先日、S3バケットポリシーの記述を誤ってS3バケットを削除できなくなりそうになった話を書きました。

この記事を書いた後に、AWS Organizations(以下、Organizations)配下のアカウントで「ルートアクセス管理」を有効にしていれば、ルートユーザーでなくてもバケットポリシーを削除できることが分かりました。

私は、おひとり様Organizations で個人利用アカウントを複数登録して使っています。しかし、この記事を書くまではルートアクセス管理を有効にしていませんでした。良い機会なので、ルートアクセス管理を有効にして、メンバーアカウントのルートユーザー認証情報管理と、バケットポリシーの削除をできるようにしました。

今回は、その「ルートアクセス管理」について書いていきます。

本記事は、筆者個人の見解です。個人利用の範囲で試した結果のため、参考程度に留めてください。内容に間違い等がありましたらご指摘いただけますと幸いです。

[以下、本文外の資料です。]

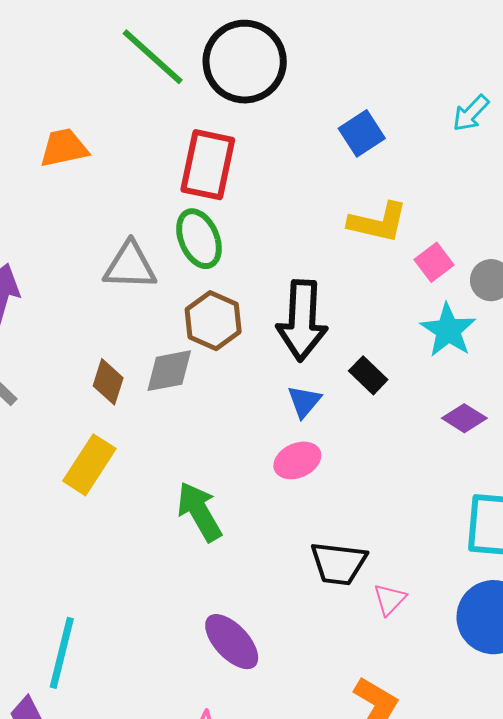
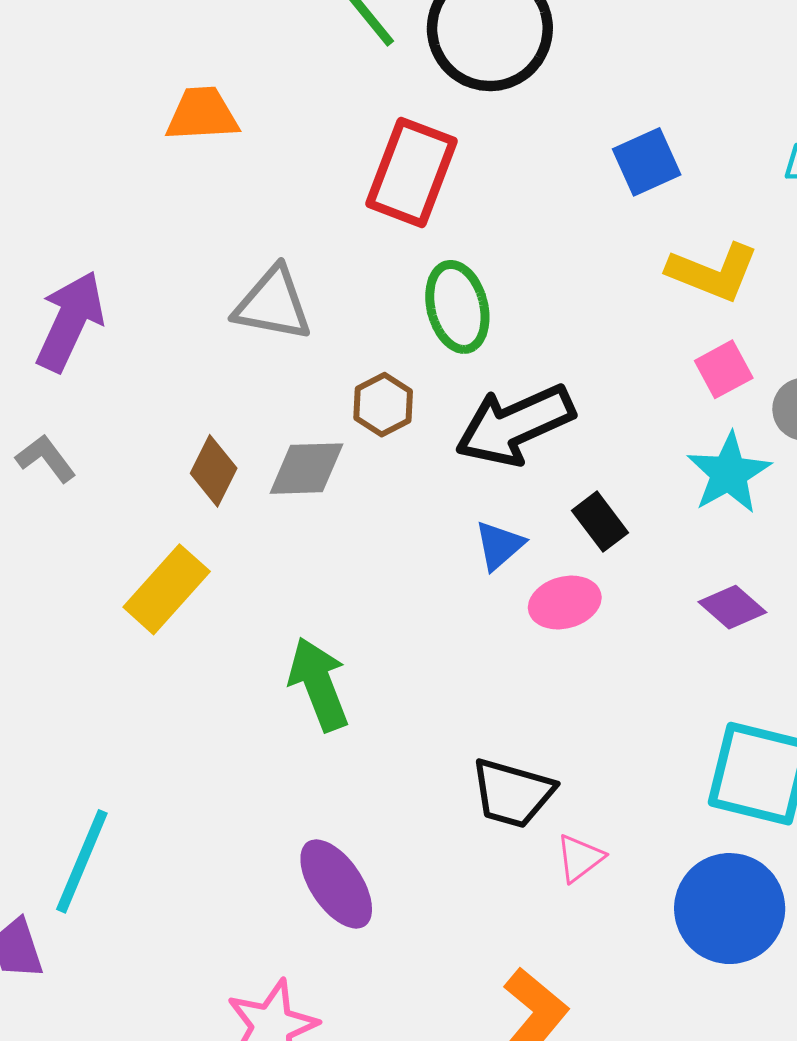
yellow L-shape: (378, 222) -> (713, 272), moved
green ellipse: (199, 239) -> (457, 307), moved
black arrow: (302, 320) -> (515, 425), turned 54
brown hexagon: (213, 321) -> (383, 405), size x0.7
pink ellipse: (297, 460) -> (565, 602), moved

マネジメントコンソールの画面表示は、2025/9/27時点のものです。

ルートアクセス管理とは

2024年11月、IAMに追加されたアップデートです。Organizations 所属のメンバーアカウントの

  • ルートユーザーの認証情報削除・追加を一元管理
  • バケットポリシーの削除
  • Amazon SQSのキューポリシーの削除

をすることができます。

ルートユーザーの認証情報を一括管理するメリット

Organizations を使わずにAWSアカウントを複数持つと、

  • 複数のルートユーザーのパスワードと二要素認証(MFA)を管理
  • 複数のIAMユーザーのパスワードとMFAを管理

する必要があります。ルートユーザーだけでなくIAMユーザーも管理し続けるのは、運用上負荷が大きいです。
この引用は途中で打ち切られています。